▶ _WORK REQUEST_: Pictures aside, can you reproduce the records word for word?

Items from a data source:
____
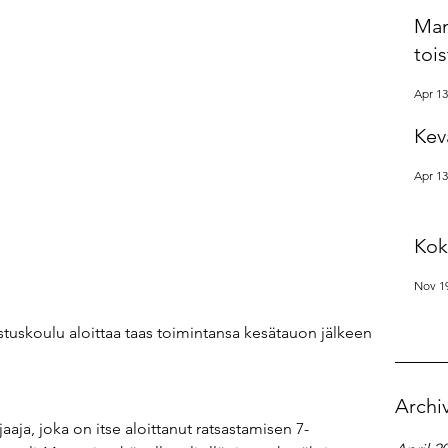
Man
tois
Apr 13
Kev
Apr 13
Kok
Nov 19
uskoulu aloittaa taas toimintansa kesätauon jälkeen 
Archi
aja, joka on itse aloittanut ratsastamisen 7-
____
▶ _WRITTEN ANSWER_:
Man
tois
Apr 13
Kev
Apr 13
Kok
Nov 19
uskoulu aloittaa taas toimintansa kesätauon jälkeen 
Archi
aja, joka on itse aloittanut ratsastamisen 7-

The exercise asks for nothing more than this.